**Exercise instructions**
In the listing below, find every line containing "maps" and copy it out.

**Data**
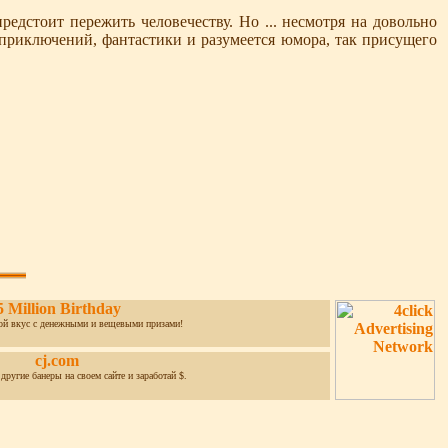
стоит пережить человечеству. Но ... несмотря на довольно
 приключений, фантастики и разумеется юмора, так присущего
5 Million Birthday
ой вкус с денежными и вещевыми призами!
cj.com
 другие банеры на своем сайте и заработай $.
==
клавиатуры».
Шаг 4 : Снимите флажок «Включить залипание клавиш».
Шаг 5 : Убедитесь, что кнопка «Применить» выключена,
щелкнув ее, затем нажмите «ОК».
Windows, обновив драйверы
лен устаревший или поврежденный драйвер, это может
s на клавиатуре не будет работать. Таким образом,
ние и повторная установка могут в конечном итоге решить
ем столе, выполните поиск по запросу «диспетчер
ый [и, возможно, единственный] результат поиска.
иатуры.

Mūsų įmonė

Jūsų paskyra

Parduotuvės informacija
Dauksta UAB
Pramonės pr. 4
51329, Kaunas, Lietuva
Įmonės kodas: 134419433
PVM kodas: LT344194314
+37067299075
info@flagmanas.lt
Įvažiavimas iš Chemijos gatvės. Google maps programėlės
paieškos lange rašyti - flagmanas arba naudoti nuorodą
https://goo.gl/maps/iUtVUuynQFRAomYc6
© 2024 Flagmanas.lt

**Result below**
Įvažiavimas iš Chemijos gatvės. Google maps programėlės
https://goo.gl/maps/iUtVUuynQFRAomYc6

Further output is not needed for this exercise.